Movie Review: The Jungle Book
By Ben Gruchow
April 20, 2016
King Louie is an impressive creation, but he's overshadowed as we travel upwards in prominence. Bagheera and Baloo (Bill Murray) are true feats of effects engineering: the filmmakers realize that it would not do to contort distinctive feline and ursine features and tics out of whack to serve the story, so they've merely adjusted the habits of the characters to fit the expectations we have of them as a panther and mountain bear. They've executed the same improbable cross-breed with the eyes, always the most important aspect of digital flesh and blood: in their eyes we see deduction and induction matched by predatory instinct. The attention to minute detail here, bred from decades of exacting ethos by Disney animation, has us constantly paying attention whenever they're onscreen; I particularly liked the small detail of Bagheera panting after he and Baloo ascend a steep cliff.
They both pale next to Shere Khan. From his first appearance, the movie’s primary antagonist is a marvelous digital alchemy of feral physical reality and nightmarish abstraction. Nothing exemplifies this better than the manner of his introduction; atop a rock outcropping and backlit so harshly by the sun that we see nothing but a vague sliver of him at any one time, and then in shadow as he makes his way down to the water hole, the CGI is structured and moves in a way that seems to take up the entire screen while being only slightly larger than a standard Bengal tiger. Adding to it is Elba’s superb vocal performance, which mostly operates in a low, languid, coiled register that’s deeply villainous without ever tipping over into camp.

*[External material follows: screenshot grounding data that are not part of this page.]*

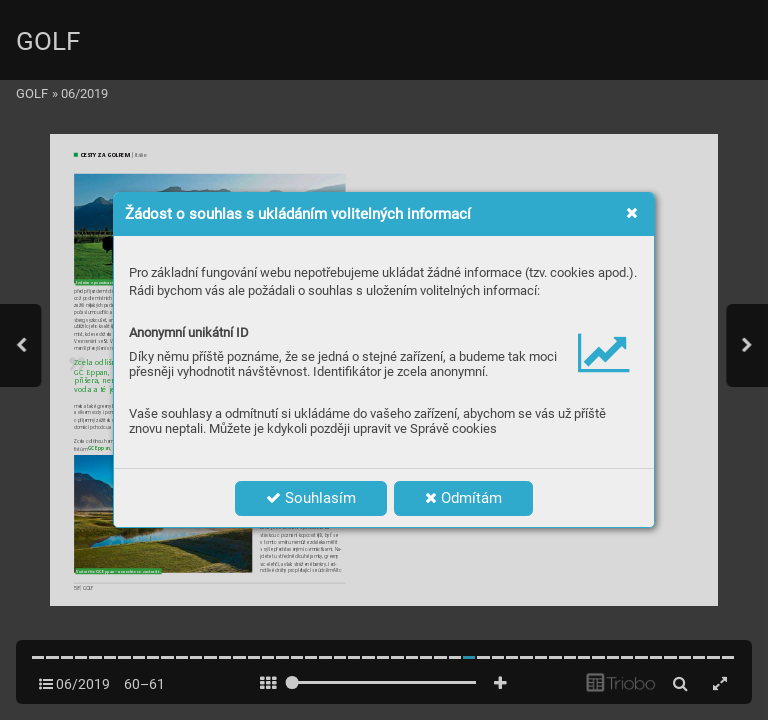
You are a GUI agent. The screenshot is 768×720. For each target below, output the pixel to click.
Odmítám (463, 498)
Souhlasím (311, 498)
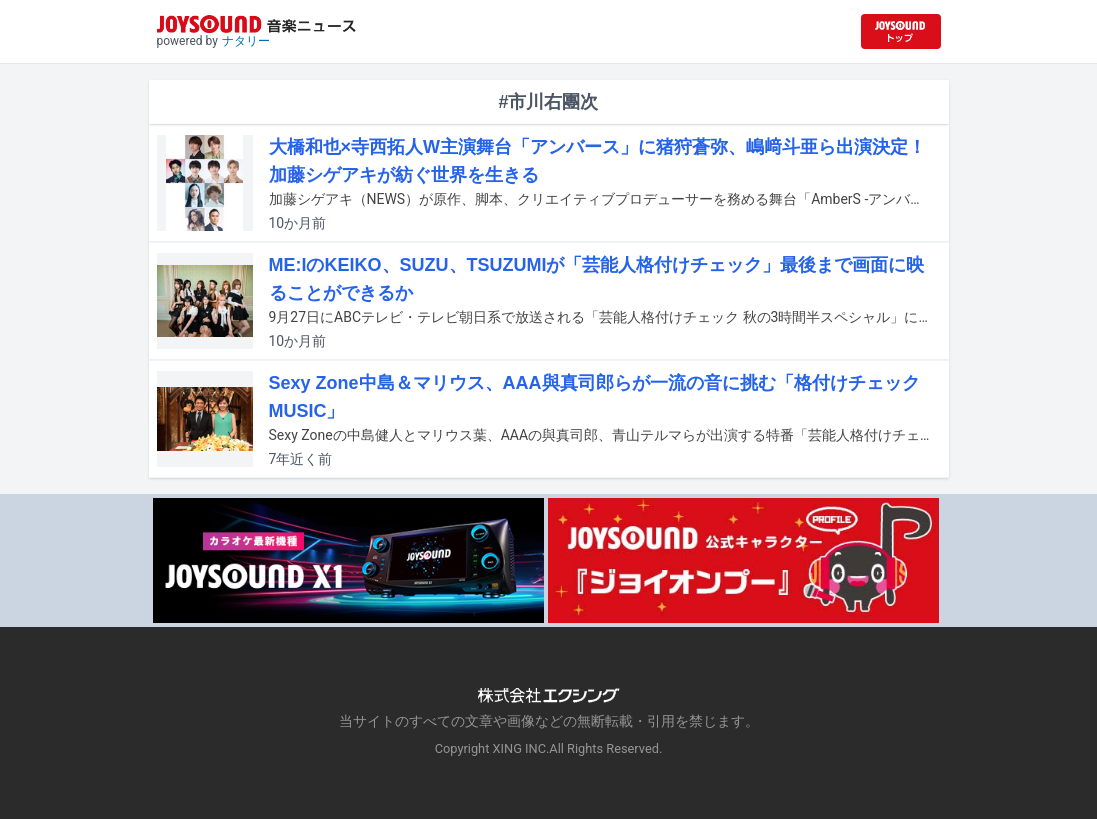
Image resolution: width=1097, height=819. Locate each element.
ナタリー (246, 41)
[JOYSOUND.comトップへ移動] (901, 31)
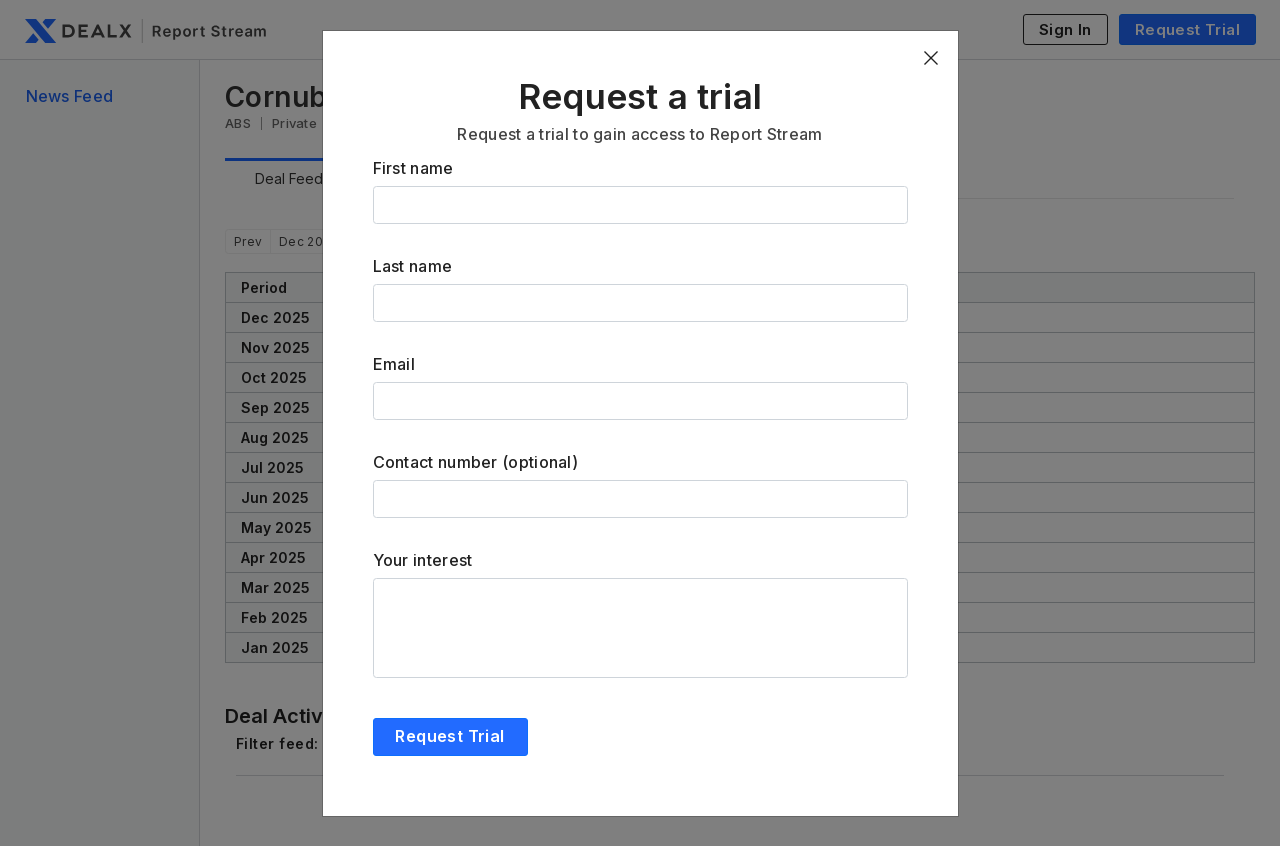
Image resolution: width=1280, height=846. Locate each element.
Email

He’s the most flat-out frightening Disney villain since Judge Frollo from The Hunchback of Notre Dame. Like that character, Khan has the power of righteousness motivating him; he believes that the man-cub is owed to him as a sacrifice, and that his actions are necessary to achieve peace. Even disregarding the fullness of the vocal performance and the character implications, though, just look at what’s onscreen. There is a scene about two-thirds of the way through the film, involving Khan and a litter of wolf cubs and Mowgli’s adoptive mother, Raksha (played by Lupita Nyong’o). There is the recitation of a tale about the cuckoo bird, and a moment where a cub is momentarily prevented from returning to its mother, and we forget that we are seeing a screen full of CGI creations; we have fully accepted the entities on screen as living and breathing characters, instead of special effects. How often does that really happen?
The Jungle Book steps wrong in only two areas, both pretty minor. There are a couple of musical interludes, transparently replicated from the 1967 film for their cultural recognition, that are unnecessary to the story and don’t fit well into the rhythm of either set piece in which they appear. The second wrong step involves some questionable casting decisions. Scarlett Johannson has a confident screen presence, and she can certainly sell seduction by voice alone, but something feels off in her scene as Kaa the python. I’m not sure that the Kaa character has a gender, so it’s not like a male vocalist would necessarily have been any better. I think it’s that she doesn’t sound motivated, and the parts of the scene that work do so because the visual of the python does the heavy lifting.
But it’s Baloo that’s the movie’s bigger casting mistake; Murray is arguably a good fit for the character, but his voice is so immediately recognizable, and he’s playing so much to the Bill Murray Type, that his scenes took me out of the film and made me aware - generally for the only time - that I was watching a $175 million tentpole. These are ultimately small flubbings of what is otherwise an expertly orchestrated and rendered adventure movie. This is what can happen when a studio infamous for brand control and consistency crosses paths with a filmmaker who knows how to realize and interpret a world in a clear, honest, intelligent way. Unlike Mowgli, The Jungle Book knows what it is and how to achieve its purpose right from the start, and it’s a pleasure to see a story acquit itself so effortlessly.